The Kraft process is an alkaline process to produce chemical pulp; cellulose fibers are dissociated from lignin by cooking the chips in a solution of sodium hydroxide (NaOH) and sodium sulfide (Na2S), called white liquor. The residual black liquor is concentrated and burned in a recovery furnace to yield an inorganic smelt of sodium carbonate (Na2CO3) and Na2S. The recovery boiler both regenerates the cooking chemicals and produces high pressure steam to the pulp mill, but the boiler is a major source of atmospheric pollutants in the mill. In particular nitrogen oxide formation is very complex because of several chemicals and dynamic mechanisms: thermal NOx, prompt NOx and fuel NOx.

Nowadays, there is an increasing demand in such industries for efficient data analysis tools, especially for pollutant monitoring and/or energy management. Literature reviews refer mainly on numerical solutions where a complete description of the process is needed and where stationary condition is often a working hypothesis. This is the case with the advanced data validation and reconciliation techniques that we evaluate. This technique is based on thermodynamic models, chemical and physical relationships within process parameters and equipment. This is helpful to highlight some lack of information about the process, but this approach failed to model accurately steam and fumes utilities operating points.
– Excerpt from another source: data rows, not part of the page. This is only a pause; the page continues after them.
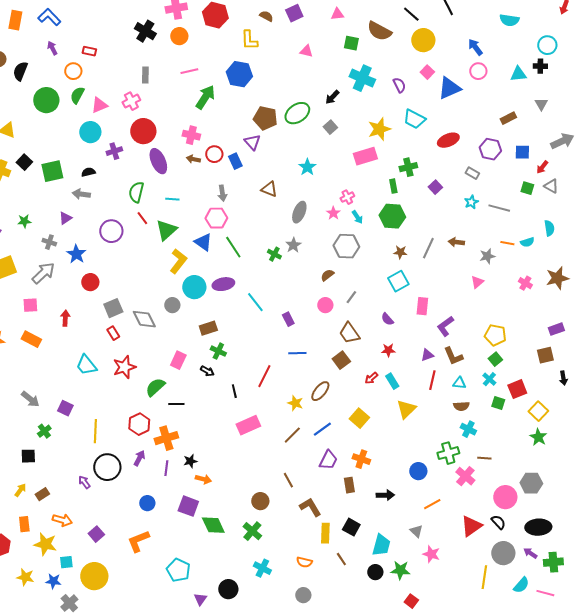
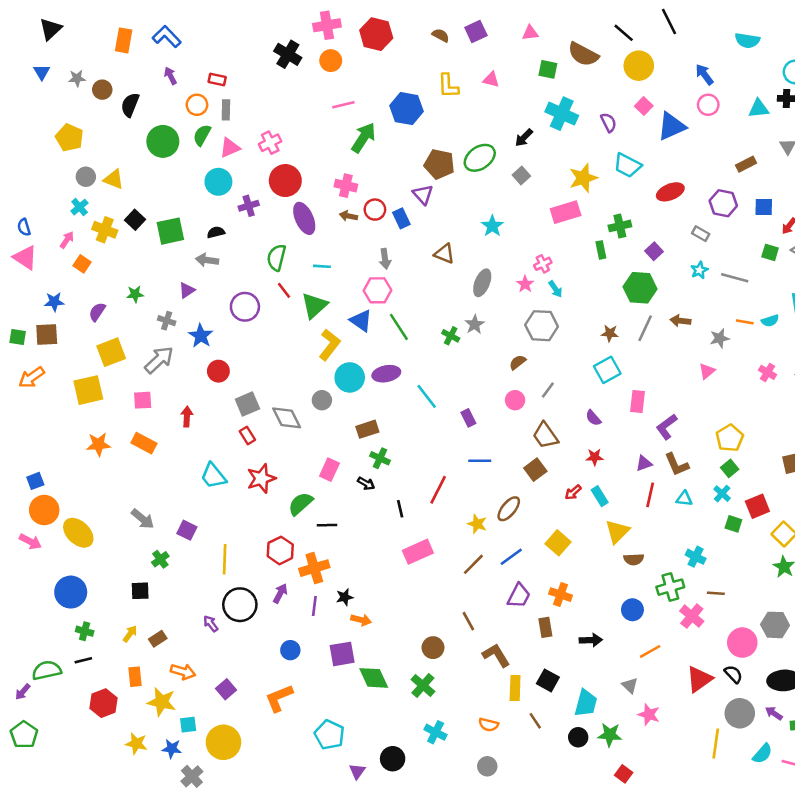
yellow L-shape: (249, 40) -> (448, 86), moved
gray rectangle: (145, 75) -> (226, 110), moved
green hexagon: (392, 216) -> (640, 288), moved
yellow pentagon: (495, 335) -> (730, 438), turned 30
brown semicircle: (461, 406) -> (634, 559), moved
purple square: (188, 506) -> (342, 654), turned -30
Indeed, in a Kraft recovery boiler, the total nitrogen oxide emission is dependent on several operating factors and heterogeneous conditions, e.g. operating fuels (black liquor or heavy fuel), furnace load, droplet size, air system operation, retention time, biomass characteristics,dots\

For such a complex problem, machine learning techniques may be used as alternative methods in engineering analysis and predictions. They involve algorithms that improve automatically through experience collected in historical databases. Among supervised learning techniques, we focus mainly on neural networks methods (static and dynamic architectures) and additionally on tree-based (regression tree and random forests) and linear ones. For each method, we evaluate its ability to predict NOx pollutant emission in varying conditions.

A random forest is a collection of uncorrelated regression trees, induced from bootstrap samples of the training data. Its internal estimates are also used to measure variable importance and allow us to classify relevant variables for a model inputs selection task. Note that we need some additional a priori knowledge to select the final inputs set.

Among static neural network structures, the multilayer perceptron is the most widely used, particularly the two-layer structure in which the input units and the output layer are interconnected with an intermediate hidden layer. The model of each neuron in the network includes a nonlinear activation function that is differentiable; this network can perform static mapping between an input space and an output space.

Within dynamic architectures, we distinguish those that have only feed-forward connections and those that have feedback (recurrent) connections. In this work, we focus mainly on NARX network (Nonlinear AutoRegressive model with eXogenous inputs) and additionally on Elman recurrent neural network. This last one incorporates an additional layer, called context layer, the nodes of which are the one-step delay elements embedded into the local feedback paths. Nevertheless, Elman's approach has some drawbacks associated with learning parameters scheme and temporal gradient approximation.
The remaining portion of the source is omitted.